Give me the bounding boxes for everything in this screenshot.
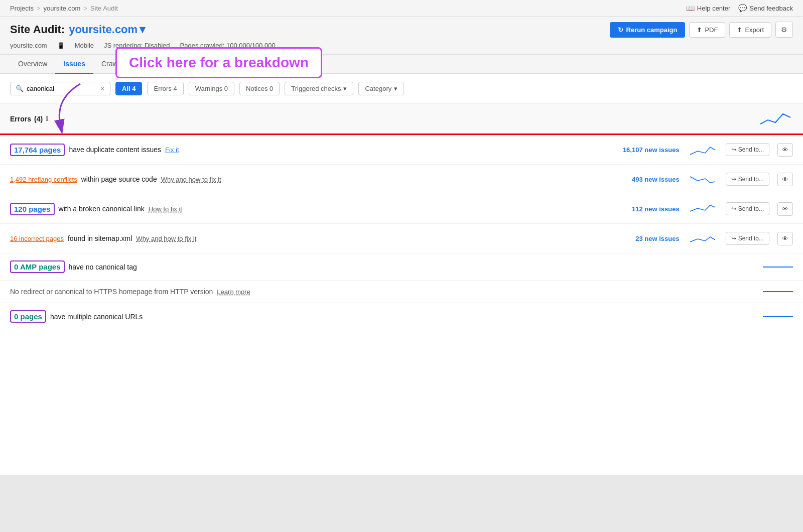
- feedback-icon: 💬: [738, 4, 747, 12]
- new-issues-count: 23 new issues: [619, 235, 680, 242]
- issue-row: 1,492 hreflang conflicts within page sou…: [0, 165, 803, 194]
- send-to-button[interactable]: ↪ Send to...: [726, 232, 769, 245]
- issue-text: within page source code: [81, 175, 157, 183]
- new-issues-count: 112 new issues: [619, 205, 680, 213]
- mini-line-chart: [763, 267, 793, 268]
- annotation-overlay: Click here for a breakdown: [115, 47, 322, 78]
- eye-button[interactable]: 👁: [777, 173, 793, 186]
- eye-button[interactable]: 👁: [777, 202, 793, 216]
- mini-line-chart: [763, 316, 793, 317]
- eye-button[interactable]: 👁: [777, 143, 793, 157]
- filter-all-button[interactable]: All 4: [115, 82, 142, 95]
- triggered-checks-dropdown[interactable]: Triggered checks ▾: [285, 82, 353, 95]
- clear-search-icon[interactable]: ✕: [100, 85, 105, 92]
- send-to-button[interactable]: ↪ Send to...: [726, 143, 769, 156]
- why-fix-link[interactable]: Why and how to fix it: [136, 235, 196, 242]
- issue-count: 17,764 pages: [10, 144, 65, 156]
- filter-errors-button[interactable]: Errors 4: [147, 82, 183, 95]
- send-feedback-button[interactable]: 💬 Send feedback: [738, 4, 793, 12]
- section-count: (4): [34, 115, 43, 123]
- new-issues-count: 493 new issues: [619, 176, 680, 183]
- book-icon: 📖: [686, 4, 695, 12]
- send-icon: ↪: [731, 205, 736, 212]
- issue-count: 0 pages: [10, 310, 46, 323]
- eye-button[interactable]: 👁: [777, 232, 793, 245]
- issue-text: have no canonical tag: [69, 263, 137, 271]
- issue-left: 0 AMP pages have no canonical tag: [10, 260, 689, 273]
- main-content: 🔍 ✕ All 4 Errors 4 Warnings 0 Notices 0 …: [0, 74, 803, 475]
- export-button[interactable]: ⬆ Export: [729, 22, 771, 38]
- mini-line-chart: [763, 291, 793, 292]
- issue-count: 120 pages: [10, 203, 55, 215]
- issue-count-link[interactable]: 1,492 hreflang conflicts: [10, 176, 77, 183]
- issue-text: with a broken canonical link: [59, 205, 145, 213]
- annotation-box: Click here for a breakdown: [115, 47, 322, 78]
- issue-right: 16,107 new issues ↪ Send to... 👁: [619, 142, 793, 157]
- send-icon: ↪: [731, 235, 736, 242]
- issue-left: 16 incorrect pages found in sitemap.xml …: [10, 234, 613, 242]
- section-mini-chart: [758, 110, 793, 127]
- header-buttons: ↻ Rerun campaign ⬆ PDF ⬆ Export ⚙: [610, 22, 793, 38]
- issue-count: 0 AMP pages: [10, 260, 65, 273]
- breadcrumb-audit: Site Audit: [90, 5, 118, 12]
- send-icon: ↪: [731, 146, 736, 153]
- gear-icon: ⚙: [781, 26, 787, 34]
- mini-trend-chart: [688, 231, 718, 246]
- issue-right: 493 new issues ↪ Send to... 👁: [619, 172, 793, 187]
- why-fix-link[interactable]: Why and how to fix it: [161, 176, 221, 183]
- tab-overview[interactable]: Overview: [10, 55, 55, 74]
- eye-icon: 👁: [782, 205, 788, 213]
- issue-row: 120 pages with a broken canonical link H…: [0, 194, 803, 224]
- mini-trend-chart: [688, 172, 718, 187]
- send-to-button[interactable]: ↪ Send to...: [726, 202, 769, 215]
- send-to-button[interactable]: ↪ Send to...: [726, 173, 769, 186]
- filters-bar: 🔍 ✕ All 4 Errors 4 Warnings 0 Notices 0 …: [0, 74, 803, 104]
- mini-trend-chart: [688, 201, 718, 216]
- eye-icon: 👁: [782, 235, 788, 242]
- how-fix-link[interactable]: How to fix it: [149, 205, 182, 213]
- issue-text: have multiple canonical URLs: [50, 313, 143, 321]
- settings-button[interactable]: ⚙: [775, 22, 793, 38]
- errors-section-header: Errors (4) ℹ: [0, 104, 803, 135]
- eye-icon: 👁: [782, 176, 788, 183]
- fix-it-link[interactable]: Fix it: [165, 146, 179, 154]
- tabs-container: Overview Issues Crawled... Click here fo…: [0, 55, 803, 74]
- new-issues-count: 16,107 new issues: [619, 146, 680, 154]
- issue-right: [695, 267, 793, 268]
- issue-row: No redirect or canonical to HTTPS homepa…: [0, 281, 803, 303]
- page-title: Site Audit: yoursite.com ▾: [10, 23, 145, 36]
- filter-notices-button[interactable]: Notices 0: [239, 82, 280, 95]
- section-chart-area: [758, 110, 793, 127]
- refresh-icon: ↻: [618, 26, 623, 34]
- rerun-campaign-button[interactable]: ↻ Rerun campaign: [610, 22, 686, 38]
- meta-device: Mobile: [75, 42, 94, 49]
- search-input-wrap: 🔍 ✕: [10, 82, 110, 95]
- send-icon: ↪: [731, 176, 736, 183]
- top-bar: Projects > yoursite.com > Site Audit 📖 H…: [0, 0, 803, 17]
- issue-row: 0 AMP pages have no canonical tag: [0, 253, 803, 281]
- issue-count-link[interactable]: 16 incorrect pages: [10, 235, 64, 242]
- issue-row: 16 incorrect pages found in sitemap.xml …: [0, 224, 803, 253]
- breadcrumb-projects[interactable]: Projects: [10, 5, 34, 12]
- search-input[interactable]: [27, 85, 97, 92]
- issue-text: No redirect or canonical to HTTPS homepa…: [10, 288, 213, 296]
- help-center-button[interactable]: 📖 Help center: [686, 4, 730, 12]
- issue-text: have duplicate content issues: [69, 146, 161, 154]
- search-icon: 🔍: [16, 85, 24, 92]
- chevron-down-icon: ▾: [394, 85, 397, 92]
- mini-trend-chart: [688, 142, 718, 157]
- section-title: Errors (4) ℹ: [10, 115, 48, 123]
- learn-more-link[interactable]: Learn more: [217, 288, 250, 296]
- info-icon[interactable]: ℹ: [46, 115, 48, 122]
- site-name-dropdown[interactable]: yoursite.com ▾: [69, 23, 145, 36]
- chevron-down-icon: ▾: [343, 85, 347, 92]
- chevron-down-icon: ▾: [140, 23, 145, 36]
- tab-issues[interactable]: Issues: [55, 55, 93, 74]
- pdf-button[interactable]: ⬆ PDF: [689, 22, 725, 38]
- header-row-1: Site Audit: yoursite.com ▾ ↻ Rerun campa…: [10, 22, 793, 38]
- breadcrumb-site[interactable]: yoursite.com: [44, 5, 81, 12]
- filter-warnings-button[interactable]: Warnings 0: [189, 82, 234, 95]
- category-dropdown[interactable]: Category ▾: [358, 82, 404, 95]
- issue-row: 17,764 pages have duplicate content issu…: [0, 135, 803, 165]
- issue-text: found in sitemap.xml: [68, 234, 132, 242]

━━━━━━━━━━━━━━━━━━━━

### WHAT IS EXPECTED
Copy out each line of the data that includes the string "HTTPS".

### RESULT BELOW
- issue-row: No redirect or canonical to HTTPS homepa…: [0, 281, 803, 303]
- issue-text: No redirect or canonical to HTTPS homepa…: [10, 288, 213, 296]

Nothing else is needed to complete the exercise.